What lines in the material hold the string "número"? Copy out each of them.

» Supplied material
+ + + +

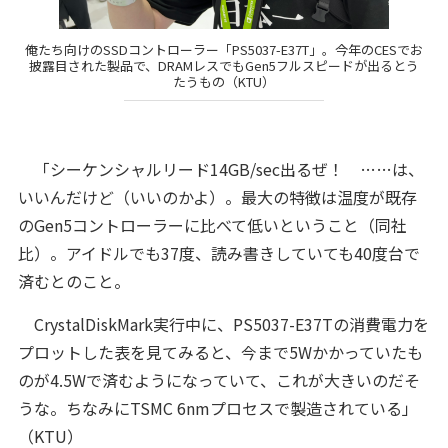
俺たち向けのSSDコントローラー「PS5037-E37T」。今年のCESでお
披露目された製品で、DRAMレスでもGen5フルスピードが出るとう
たうもの（KTU）
「シーケンシャルリード14GB/sec出るぜ！ ……は、
いいんだけど（いいのかよ）。最大の特徴は温度が既存
のGen5コントローラーに比べて低いということ（同社
比）。アイドルでも37度、読み書きしていても40度台で
済むとのこと。
CrystalDiskMark実行中に、PS5037-E37Tの消費電力を
プロットした表を見てみると、今まで5Wかかっていたも
のが4.5Wで済むようになっていて、これが大きいのだそ
うな。ちなみにTSMC 6nmプロセスで製造されている」
（KTU）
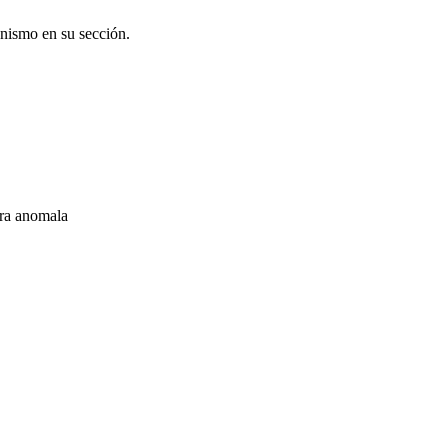
onismo en su sección.
ra anomala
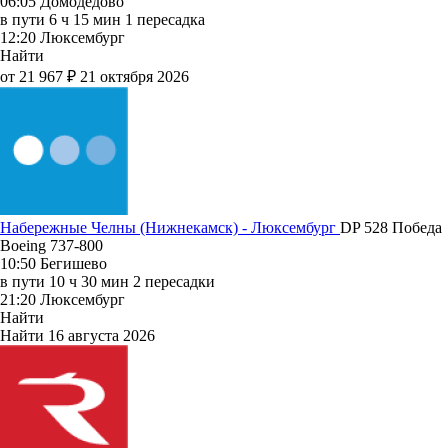
06:05
Домодедово
в пути
6 ч 15 мин
1 пересадка
12:20
Люксембург
Найти
от 21 967 ₽
21 октября 2026
Набережные Челны (Нижнекамск) - Люксембург
DP 528
Победа
Boeing 737-800
10:50
Бегишево
в пути
10 ч 30 мин
2 пересадки
21:20
Люксембург
Найти
Найти
16 августа 2026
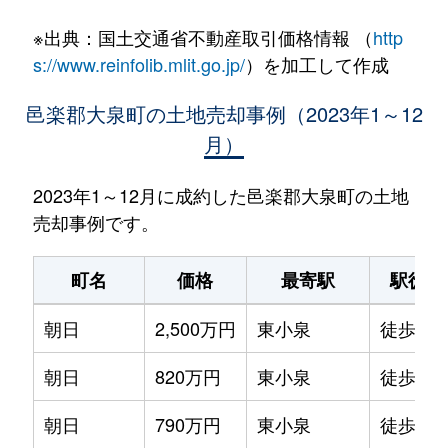
※出典：国土交通省不動産取引価格情報 （
http
s://www.reinfolib.mlit.go.jp/
）を加工して作成
邑楽郡大泉町の土地売却事例（2023年1～12
月）
2023年1～12月に成約した邑楽郡大泉町の土地
売却事例です。
町名
価格
最寄駅
駅徒歩
朝日
2,500万円
東小泉
徒歩7分
朝日
820万円
東小泉
徒歩14
朝日
790万円
東小泉
徒歩14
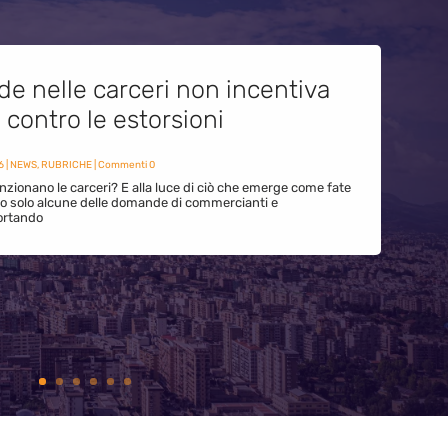
de nelle carceri non incentiva
i contro le estorsioni
6
|
NEWS
,
RUBRICHE
| Commenti 0
zionano le carceri? E alla luce di ciò che emerge come fate
ono solo alcune delle domande di commercianti e
ortando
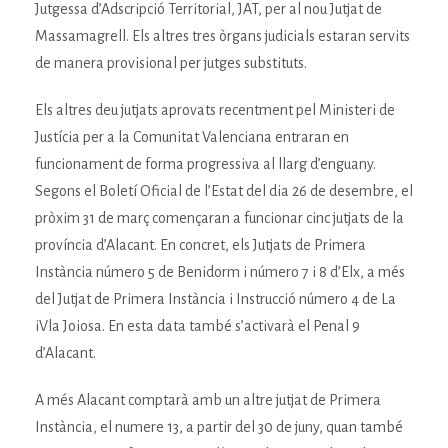
Jutgessa d’Adscripció Territorial, JAT, per al nou Jutjat de
Massamagrell. Els altres tres òrgans judicials estaran servits
de manera provisional per jutges substituts.
Els altres deu jutjats aprovats recentment pel Ministeri de
Justícia per a la Comunitat Valenciana entraran en
funcionament de forma progressiva al llarg d’enguany.
Segons el Boletí Oficial de l’Estat del dia 26 de desembre, el
pròxim 31 de març començaran a funcionar cinc jutjats de la
província d’Alacant. En concret, els Jutjats de Primera
Instància número 5 de Benidorm i número 7 i 8 d’Elx, a més
del Jutjat de Primera Instància i Instrucció número 4 de La
iVla Joiosa. En esta data també s’activarà el Penal 9
d’Alacant.
A més Alacant comptarà amb un altre jutjat de Primera
Instància, el numere 13, a partir del 30 de juny, quan també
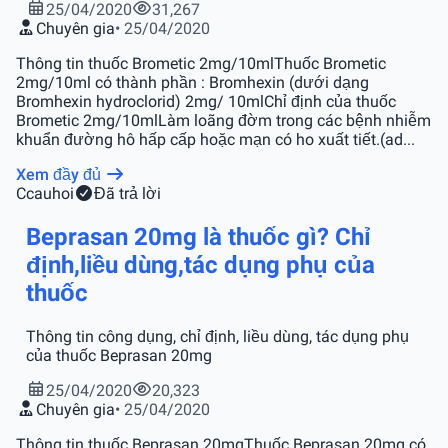
25/04/2020
31,267
Chuyên gia
• 25/04/2020
Thông tin thuốc Brometic 2mg/10mlThuốc Brometic
2mg/10ml có thành phần : Bromhexin (dưới dạng
Bromhexin hydroclorid) 2mg/ 10mlChỉ định của thuốc
Brometic 2mg/10mlLàm loãng đờm trong các bệnh nhiễm
khuẩn đường hô hấp cấp hoặc mạn có ho xuất tiết.(ad...
Xem đầy đủ
C
cauhoi
Đã trả lời
Beprasan 20mg là thuốc gì? Chỉ
định,liều dùng,tác dụng phụ của
thuốc
Thông tin công dụng, chỉ định, liều dùng, tác dụng phụ
của thuốc Beprasan 20mg
25/04/2020
20,323
Chuyên gia
• 25/04/2020
Thông tin thuốc Beprasan 20mgThuốc Beprasan 20mg có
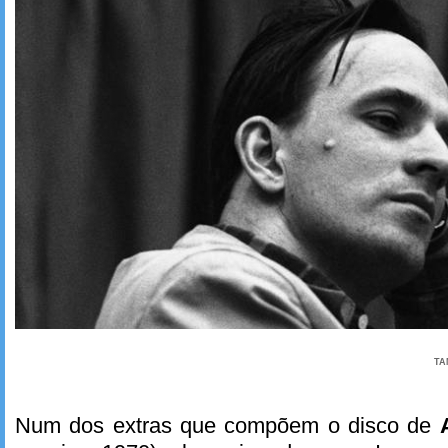
TA
Num dos extras que compõem o disco de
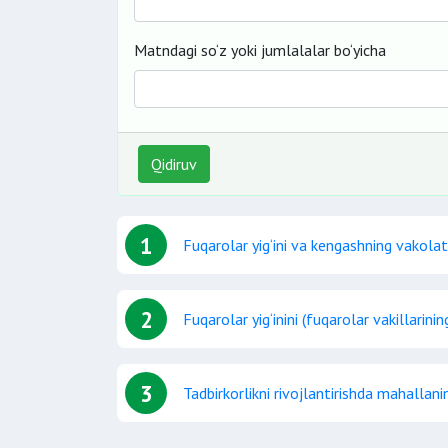
Matndagi so‘z yoki jumlalalar bo‘yicha
Qidiruv
1
Fuqarolar yig‘ini va kengashning vakolat
2
Fuqarolar yig‘inini (fuqarolar vakillarining 
3
Tadbirkorlikni rivojlantirishda mahallani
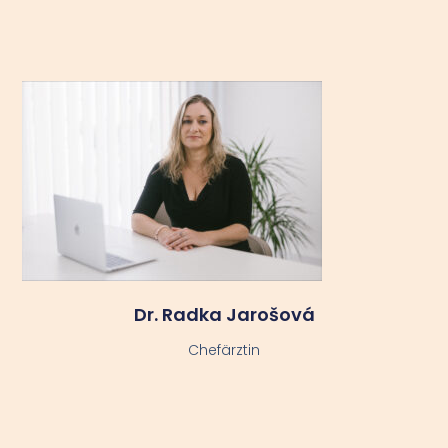
Dr. Radka Jarošová
Chefärztin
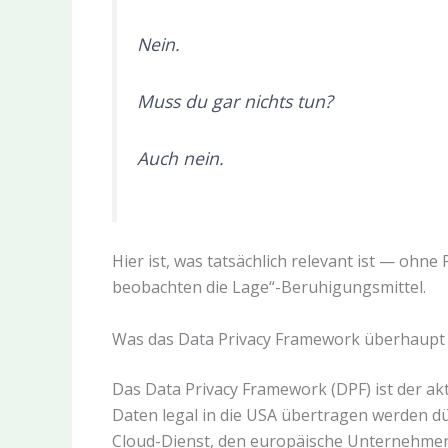
Nein.
Muss du gar nichts tun?
Auch nein.
Hier ist, was tatsächlich relevant ist — ohn
beobachten die Lage“-Beruhigungsmittel.
Was das Data Privacy Framework überhaupt 
Das Data Privacy Framework (DPF) ist der 
Daten legal in die USA übertragen werden dür
Cloud-Dienst, den europäische Unternehmen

+ + + +

» Finished exercise
Instància número 5 de Benidorm i número 7 i 8 d’Elx, a més
del Jutjat de Primera Instància i Instrucció número 4 de La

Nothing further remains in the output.